Die museumseigene Sammlung Rolf Horn zeigt ihn gemeinsam mit anderen Expressionisten und bietet eine exquisite Auswahl an Masken und Figuren aus Afrika, die die Künstler zu abstrakter Formgebung anregten. Besonders sind hier aber, nebenbei bemerkt, die frühen Federzeichnungen des Hamburger Hafens, die einen für Nolde später nicht mehr typischen Duktus aufweisen.
Die Reithalle bietet ein umfassendes Panorama der 12- montägigen Weltreise, die der Maler mit seiner Frau Ada 1913 antreten durfte: ein Lebenstraum. Das Künstlerpaar begleitete zwei Ärzte und zwei Krankenschwestern, die im Auftrage des Kaiserreiches zum Ziel hatte, medizinisch-demographische Erkenntnisse in der damaligen Kolonie Deutsch-Neuguinea (heute: Papua- Neuguinea) durchzuführen, die Nolde als Maler dokumentieren sollte.
Der Weg führte sie von Berlin über Moskau durch Sibirien, Korea, Japan, Peking, Huanghi, Shanghai nach Hongkong. Von dort über die Phillipinen nach Malaysia, Indonesien bis an ihr Ziel: Rabaul. Bereits auf der Hinfahrt entstanden großartige Aquarelle in Mischtechnik mit Tintenzeichnung, z.B. schwarze chinesische Dschunken in einem Meer von leuchtendem Orange.

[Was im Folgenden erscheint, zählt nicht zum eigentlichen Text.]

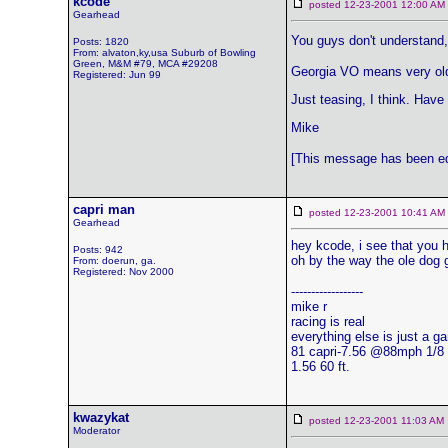
kcode
posted 12-23-2001 12:00 
Gearhead
You guys don't understand, 
Posts: 1820
From: alvaton,ky,usa Suburb of Bowling
Green, M&M #79, MCA #29208
Georgia VO means very old
Registered: Jun 99
Just teasing, I think. Have
Mike
[This message has been edi
capri man
posted 12-23-2001 10:41 
Gearhead
hey kcode, i see that you 
Posts: 942
oh by the way the ole dog 
From: doerun, ga.
Registered: Nov 2000
------------------
mike r
racing is real
everything else is just a g
81 capri-7.56 @88mph 1/8
1.56 60 ft.
kwazykat
posted 12-23-2001 11:03 
Moderator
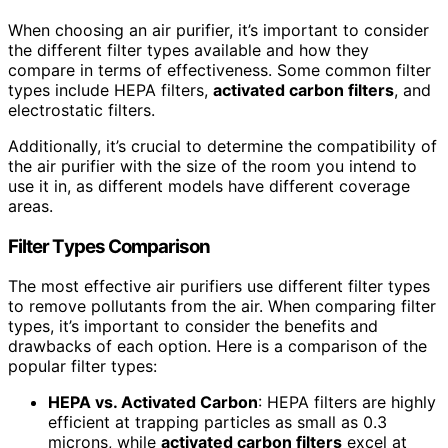
When choosing an air purifier, it’s important to consider
the different filter types available and how they
compare in terms of effectiveness. Some common filter
types include HEPA filters,
activated carbon filters
, and
electrostatic filters.
Additionally, it’s crucial to determine the compatibility of
the air purifier with the size of the room you intend to
use it in, as different models have different coverage
areas.
Filter Types Comparison
The most effective air purifiers use different filter types
to remove pollutants from the air. When comparing filter
types, it’s important to consider the benefits and
drawbacks of each option. Here is a comparison of the
popular filter types:
HEPA vs. Activated Carbon
: HEPA filters are highly
efficient at trapping particles as small as 0.3
microns, while
activated carbon filters
excel at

Die Sicherheit und Leichtigkeit der Pinselführung kombiniert mit leuchtenden Farben beeindrucken auch bei den anderen Hunderten von Aquarellen dieser Expedition, von denen noch nie so viele gezeigt wurden wie in dieser Ausstellung: Strände, bevölkert mit Eingeborenenfamilien, die ihren gewohnten Tätigkeiten nachgehen. Immer wieder Mütter mit Kindern, eine Einheit absoluter natürlicher Harmonie bildend. Nolde war auf der Suche nach dem Ursprünglichen im Menschen. So dokumentiert er zwar in seinen zahlreichen Aquarell-Portraits Haartracht, Tätowierungen und Schmuck der Männer und Frauen, bringt aber durch die schnellen Skizzen und extremen Vereinfachungen der quasi heimlich gemalten Alltagsszenen vielmehr das Typische als das Individuelle zum Ausdruck. Die „Eingeborenen“ glaubten nämlich wie die Indianer Nordamerikas, dass derjenige, der ihr Abbild besäße, Macht über ihre Seele hätte.
Die starken Farben der Südsee, ob bei der Kleidung der Menschen, in den Blumen an den Stränden oder im Überfluss des Dschungels versetzten den Farben liebenden Nolde förmlich in einen Schaffensrausch, den selbst Fieber und Ruhr nicht stoppen konnten.
Wenn er nicht die Möglichkeit hatte zu aquarellieren, hielt er seine Eindrücke in weniger als postkartengroßen Pastellskizzen fest, die er dann „zuhause“ in Gemälde umsetzte. Noch in Rabaul entstanden so 19 Ölgemälde: Variationen von Meeresbuchten mit dramatischen Wolken, dynamischen Wellen und schwankenden Palmen. Eine rotviolette Krokusblüte und sattgrüner Dschungel. Aber vor allem immer wieder Menschen: ohne Hintergrund oder Umgebung, ohne Beiwerk. Kraftvoll, klar und unmittelbar aus dem Bild den Betrachter ansprechend. „Herrliche dunkle braune Urmenschen“ nennt er sie und mutmaßt über das Paradies Südsee nicht ganz zu Unrecht: „In zwanzig Jahren ist alles verloren.“
Das Ende des Expeditionsjahres wird vom Ausbruch des Ersten Weltkrieges überschattet. Über den Seeweg (Malaysia, Ceylon, Aden, den Suezkanal, Marseille geht es zurück nach Berlin. Mit einem Frachter vorausgeschickte und von den Engländern erbeutete Bilder und Schnitzereien erhält er wie durch ein Wunder 1921 aus England zurück. Die Südsee bleibt noch lange ein Sehnsuchtsland für Nolde. Auch in den folgenden Jahren malt er noch in ihm weiter lebende Südseebilder.
Die Ausstellung wird noch bis zum 3. Oktober im Landesmuseum in Schloss Gottorf, Schleswig zu sehen sein.